WHAT IS REQUIRED:
Please copy each line of the listing that includes the string "очень".

ENTRIES SHOWN:
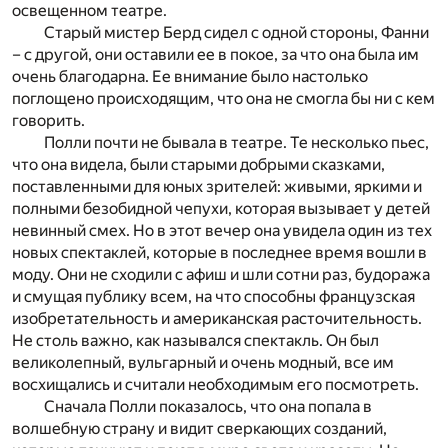
освещенном театре.
Старый мистер Берд сидел с одной стороны, Фанни
– с другой, они оставили ее в покое, за что она была им
очень благодарна. Ее внимание было настолько
поглощено происходящим, что она не смогла бы ни с кем
говорить.
Полли почти не бывала в театре. Те несколько пьес,
что она видела, были старыми добрыми сказками,
поставленными для юных зрителей: живыми, яркими и
полными безобидной чепухи, которая вызывает у детей
невинный смех. Но в этот вечер она увидела один из тех
новых спектаклей, которые в последнее время вошли в
моду. Они не сходили с афиш и шли сотни раз, будоража
и смущая публику всем, на что способны французская
изобретательность и американская расточительность.
Не столь важно, как назывался спектакль. Он был
великолепный, вульгарный и очень модный, все им
восхищались и считали необходимым его посмотреть.
Сначала Полли показалось, что она попала в
волшебную страну и видит сверкающих созданий,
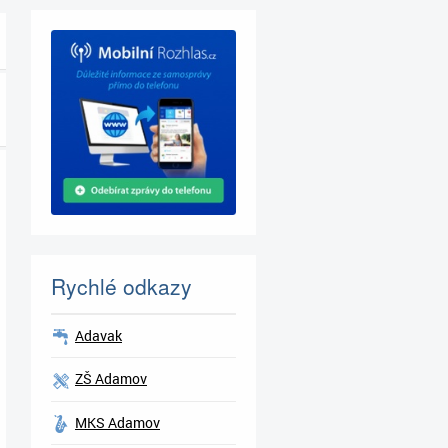
Rychlé odkazy
Adavak
ZŠ Adamov
MKS Adamov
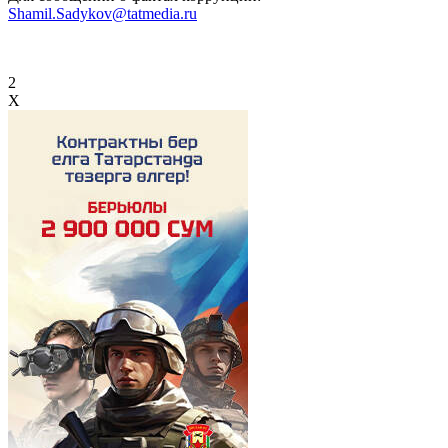
Shamil.Sadykov@tatmedia.ru
2
X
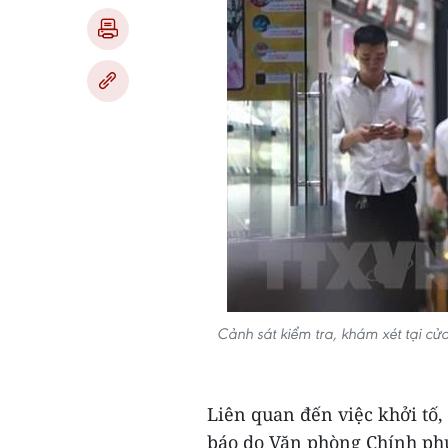
Cảnh sát kiểm tra, khám xét tại c
Liên quan đến việc khởi tố
báo do Văn phòng Chính phủ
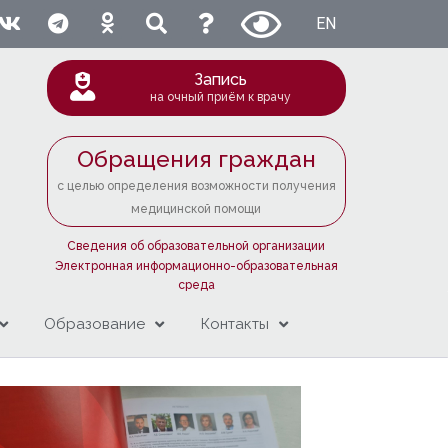
EN
Запись
на очный приём к врачу
Обращения граждан
с целью определения возможности получения
медицинской помощи
Сведения об образовательной организации
Электронная информационно-образовательная
среда
Образование
Контакты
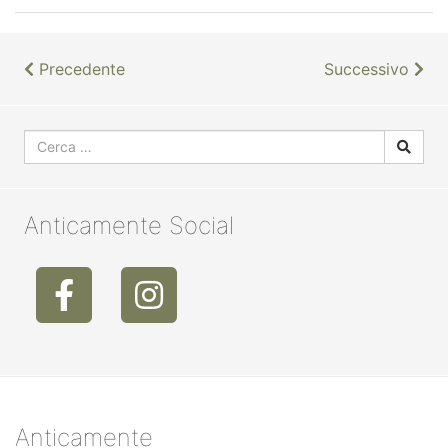
Precedente
Successivo
Anticamente Social
Anticamente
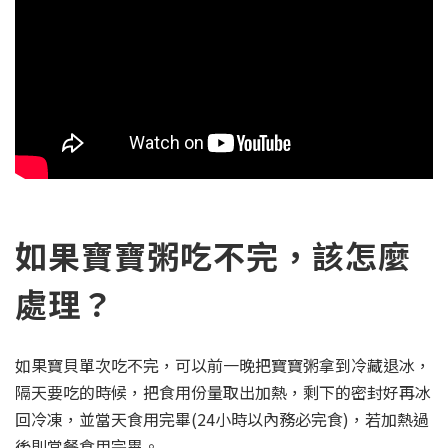
如果寶寶粥吃不完，該怎麼
處理？
如果寶貝單次吃不完，可以前一晚把寶寶粥拿到冷藏退冰，
隔天要吃的時候，把食用份量取出加熱，剩下的密封好再冰
回冷凍，並當天食用完畢(24小時以內務必完食)，若加熱過
後則當餐食用完畢。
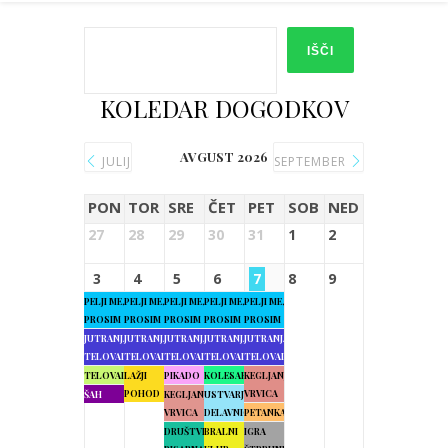
IŠČI
KOLEDAR DOGODKOV
AVGUST 2026
JULIJ
SEPTEMBER
PON
TOR
SRE
ČET
PET
SOB
NED
27
28
29
30
31
1
2
3
4
5
6
7
8
9
PELJI ME,
PELJI ME,
PELJI ME,
PELJI ME,
PELJI ME,
PROSIM
PROSIM
PROSIM
PROSIM
PROSIM
JUTRANJA
JUTRANJA
JUTRANJA
JUTRANJA
JUTRANJA
TELOVADBA
TELOVADBA
TELOVADBA
TELOVADBA
TELOVADBA
TELOVADBA
LAŽJI
PIKADO
KOLESARJENJE
KEGLJANJE
POHOD
VRVICA
ŠAH
KEGLJANJE
USTVARJALNE
VRVICA
DELAVNICE
PETANKA
DRUŠTVENA
BRALNI
IGRA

OUTPUT OF THE TASK:
очень благодарна. Ее внимание было настолько
великолепный, вульгарный и очень модный, все им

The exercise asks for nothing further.